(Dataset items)
________________

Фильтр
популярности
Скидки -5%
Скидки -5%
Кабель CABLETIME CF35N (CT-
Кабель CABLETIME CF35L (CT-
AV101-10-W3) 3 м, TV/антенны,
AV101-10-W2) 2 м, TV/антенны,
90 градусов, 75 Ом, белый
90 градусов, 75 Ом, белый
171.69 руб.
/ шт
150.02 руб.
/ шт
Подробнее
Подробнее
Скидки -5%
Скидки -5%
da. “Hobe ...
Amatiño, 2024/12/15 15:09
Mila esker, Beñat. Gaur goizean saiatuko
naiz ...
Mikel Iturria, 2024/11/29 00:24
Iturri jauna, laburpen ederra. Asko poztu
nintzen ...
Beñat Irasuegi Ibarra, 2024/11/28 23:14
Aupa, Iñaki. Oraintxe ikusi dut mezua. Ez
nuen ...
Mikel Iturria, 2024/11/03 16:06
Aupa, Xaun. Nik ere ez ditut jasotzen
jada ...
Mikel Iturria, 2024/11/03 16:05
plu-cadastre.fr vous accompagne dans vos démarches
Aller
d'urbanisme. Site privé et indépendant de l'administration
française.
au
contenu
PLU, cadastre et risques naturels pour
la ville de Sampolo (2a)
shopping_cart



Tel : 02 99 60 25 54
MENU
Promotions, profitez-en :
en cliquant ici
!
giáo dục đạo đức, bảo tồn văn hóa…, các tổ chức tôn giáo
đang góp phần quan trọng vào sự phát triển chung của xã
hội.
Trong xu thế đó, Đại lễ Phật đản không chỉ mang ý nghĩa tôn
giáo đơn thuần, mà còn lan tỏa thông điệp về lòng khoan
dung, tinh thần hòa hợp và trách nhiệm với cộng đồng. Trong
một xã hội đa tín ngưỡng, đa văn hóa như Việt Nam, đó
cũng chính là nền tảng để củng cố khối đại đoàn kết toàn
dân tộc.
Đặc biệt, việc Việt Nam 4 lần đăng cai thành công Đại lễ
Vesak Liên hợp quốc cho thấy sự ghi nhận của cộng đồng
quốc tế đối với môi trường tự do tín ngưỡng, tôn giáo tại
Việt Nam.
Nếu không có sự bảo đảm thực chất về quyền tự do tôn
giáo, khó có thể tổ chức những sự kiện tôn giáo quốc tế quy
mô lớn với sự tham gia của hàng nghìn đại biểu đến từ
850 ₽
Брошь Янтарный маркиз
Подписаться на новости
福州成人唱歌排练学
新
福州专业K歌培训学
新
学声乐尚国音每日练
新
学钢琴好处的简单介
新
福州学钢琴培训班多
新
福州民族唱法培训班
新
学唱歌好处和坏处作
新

________________

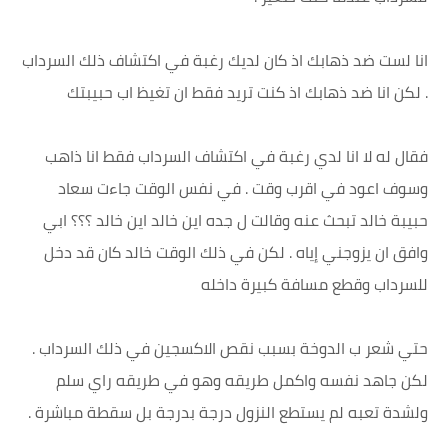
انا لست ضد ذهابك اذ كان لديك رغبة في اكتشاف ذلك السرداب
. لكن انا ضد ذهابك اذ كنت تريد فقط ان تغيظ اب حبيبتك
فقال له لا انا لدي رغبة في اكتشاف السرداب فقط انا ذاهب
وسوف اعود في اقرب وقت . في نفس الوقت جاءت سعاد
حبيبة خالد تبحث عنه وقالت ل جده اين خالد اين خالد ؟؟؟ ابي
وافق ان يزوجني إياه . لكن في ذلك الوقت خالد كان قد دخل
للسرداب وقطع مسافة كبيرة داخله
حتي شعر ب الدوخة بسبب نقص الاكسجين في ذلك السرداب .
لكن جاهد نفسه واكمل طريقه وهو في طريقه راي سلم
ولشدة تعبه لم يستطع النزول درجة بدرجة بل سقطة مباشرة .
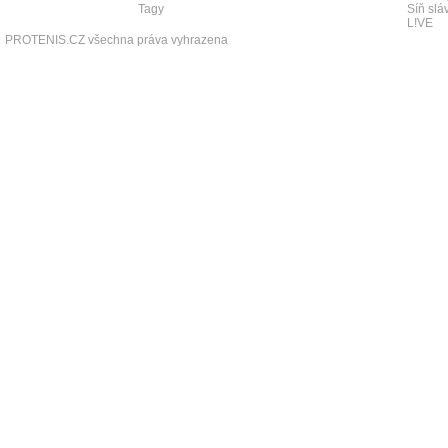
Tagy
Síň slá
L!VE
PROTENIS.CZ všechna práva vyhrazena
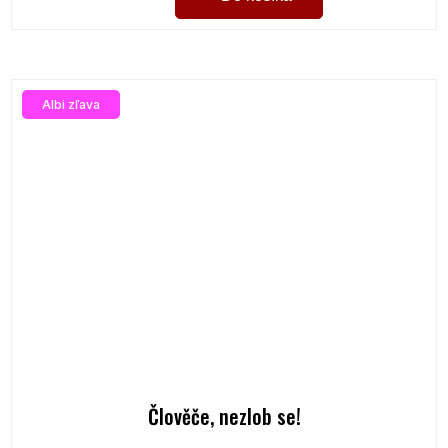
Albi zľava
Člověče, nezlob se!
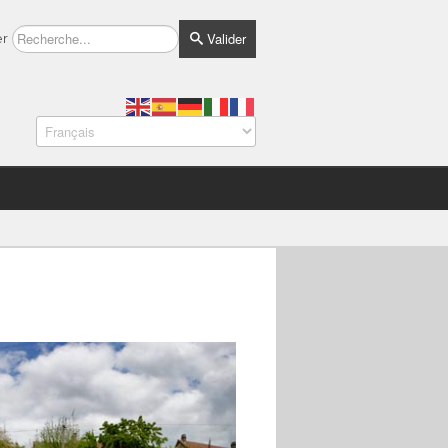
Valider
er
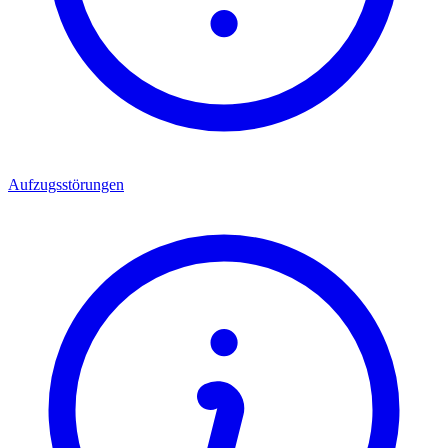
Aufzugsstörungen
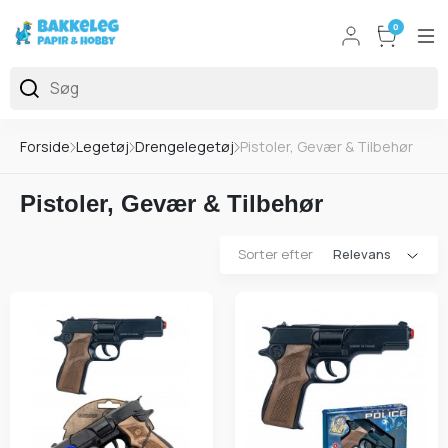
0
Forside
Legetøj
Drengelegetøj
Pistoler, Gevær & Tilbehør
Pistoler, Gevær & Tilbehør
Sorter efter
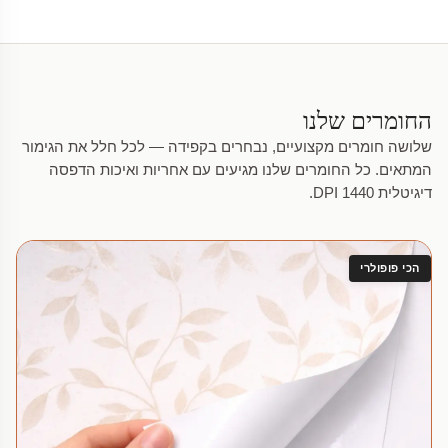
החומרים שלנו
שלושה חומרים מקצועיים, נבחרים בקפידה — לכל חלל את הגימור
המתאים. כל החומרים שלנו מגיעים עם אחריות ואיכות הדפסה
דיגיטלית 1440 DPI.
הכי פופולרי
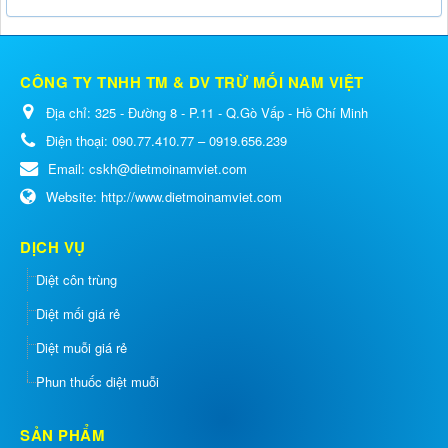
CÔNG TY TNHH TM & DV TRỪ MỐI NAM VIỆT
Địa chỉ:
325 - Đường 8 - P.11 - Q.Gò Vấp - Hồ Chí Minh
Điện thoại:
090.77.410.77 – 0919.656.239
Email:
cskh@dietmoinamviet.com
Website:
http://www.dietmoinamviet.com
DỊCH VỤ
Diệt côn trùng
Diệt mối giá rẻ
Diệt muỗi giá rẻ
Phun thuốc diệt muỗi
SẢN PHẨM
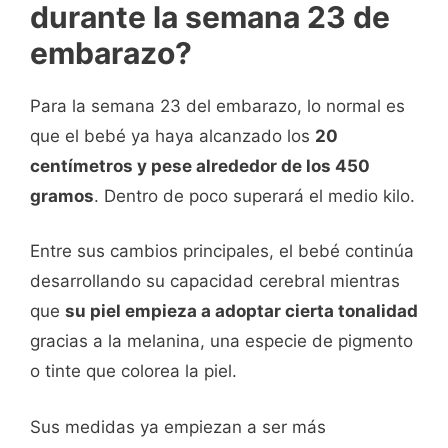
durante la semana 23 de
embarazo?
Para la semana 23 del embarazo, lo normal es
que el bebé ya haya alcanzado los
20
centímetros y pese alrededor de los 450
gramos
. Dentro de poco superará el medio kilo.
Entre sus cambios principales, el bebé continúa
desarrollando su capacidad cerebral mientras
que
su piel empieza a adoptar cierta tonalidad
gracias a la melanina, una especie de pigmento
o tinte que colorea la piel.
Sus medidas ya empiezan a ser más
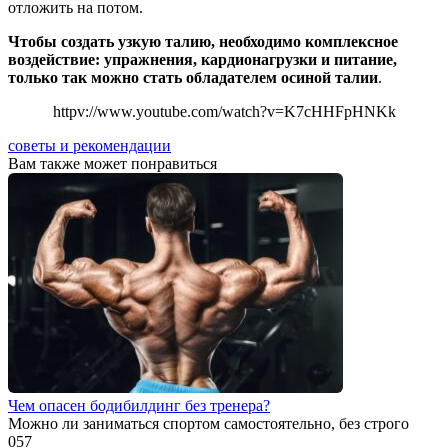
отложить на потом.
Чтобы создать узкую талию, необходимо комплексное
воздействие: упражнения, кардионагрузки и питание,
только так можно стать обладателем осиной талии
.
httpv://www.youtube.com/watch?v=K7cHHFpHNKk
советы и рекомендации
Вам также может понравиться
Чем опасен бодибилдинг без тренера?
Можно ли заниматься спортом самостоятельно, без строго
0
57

________________

Among the lines above, tally those containing the string "piel" and give only the result.

:: OUTPUT OF THE TASK ::
2